Voyager en Tunisie présente un risque faible sur les zones touristiques, classées en vigilance renforcée par France Diplomatie, mais réel sur les régions frontalières et montagneuses de l’ouest, formellement déconseillées. En 2026, les stations balnéaires comme Hammamet, Djerba ou Sousse restent sûres pour les 11 millions de visiteurs annuels. Voici la carte précise des risques et les réflexes à adopter avant de partir.
La Tunisie est-elle vraiment dangereuse en 2026 ?
La réponse mérite une nuance. Le pays a accueilli plus de 11 millions de visiteurs en 2025, un record absolu, dont 1,07 million de Français, en hausse de 6,4 % sur un an. Aucun incident majeur n’a touché les sites touristiques cette année-là.
Le marché britannique a même bondi de 40,1 %, signe d’un retour de confiance massif. Les recettes touristiques ont atteint près de 7 milliards de dinars sur les neuf premiers mois de 2025.

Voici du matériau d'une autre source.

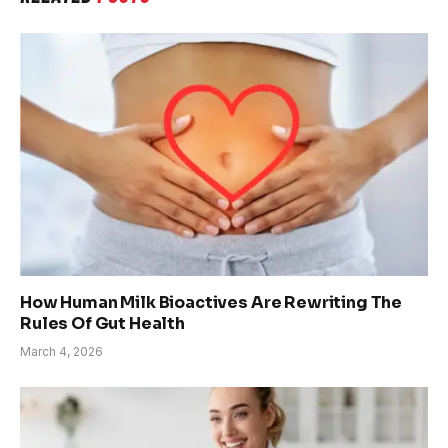
How Human Milk Bioactives Are Rewriting The
Rules Of Gut Health
March 4, 2026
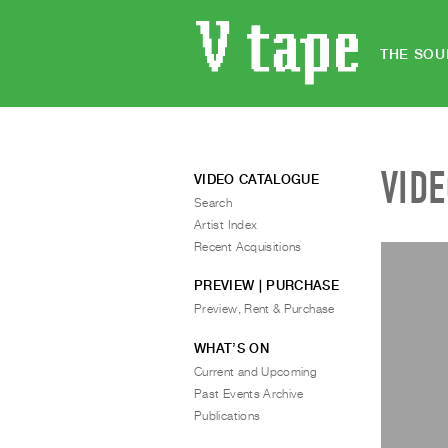
THE SOU
VID
VIDEO CATALOGUE
Search
Artist Index
Recent Acquisitions
PREVIEW | PURCHASE
Preview, Rent & Purchase
WHAT’S ON
Current and Upcoming
Past Events Archive
Publications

Cette fréquentation record ne signifie pas absence totale de risque. La Tunisie a connu plusieurs attentats les dernières années : Bardo et Sousse en 2015, Tunis en 2019 et 2020, Djerba en mai 2023. France Diplomatie classe aujourd’hui l’ensemble du territoire en vigilance renforcée, hors zones spécifiquement déconseillées.
Concrètement, le risque sécuritaire se localise géographiquement. Un séjour balnéaire ou un circuit culturel classique ne traverse aucune zone rouge. Le danger se concentre loin des itinéraires touristiques, près des frontières et dans les massifs de l’ouest.
Cartographie des risques : les zones à éviter selon France Diplomatie
Le ministère de l’Europe et des Affaires étrangères découpe la Tunisie en niveaux de vigilance précis. Comprendre ce zonage évite à la fois la panique inutile et l’imprudence.
| Zone | Niveau de vigilance | Conseil pratique |
|---|---|---|
| Stations balnéaires et grandes villes (Tunis, Sousse, Hammamet, Djerba) | Vigilance renforcée | Voyage possible, prudence ordinaire en ville |
| Monts de l’ouest (Orbata, Selloum, Semema, Chaambi, Mghila) | Formellement déconseillé | Ne pas s’y rendre, risque terroriste et zones minées |
| Région saharienne proche des frontières libyenne et algérienne | Formellement déconseillé | Ne pas s’y rendre |
| Zone désertique au sud-est de la ligne Bir Rijm Maatoug - Borj Bourguiba - Ben Guerdane | Déconseillé sauf raison impérative | Éviter, autorisation préalable requise |
| Gouvernorats de Kasserine et El Kef (zones montagneuses) | Vigilance accrue | Opérations antiterroristes régulières, prudence |
Le parc national du mont Chaambi, dans le gouvernorat de Kasserine, reste la zone la plus sensible : des attentats et des enlèvements y ont été recensés. La dégradation de la situation sécuritaire en Libye continue de peser sur la frontière est, où les répercussions des groupes armés libyens se font régulièrement sentir.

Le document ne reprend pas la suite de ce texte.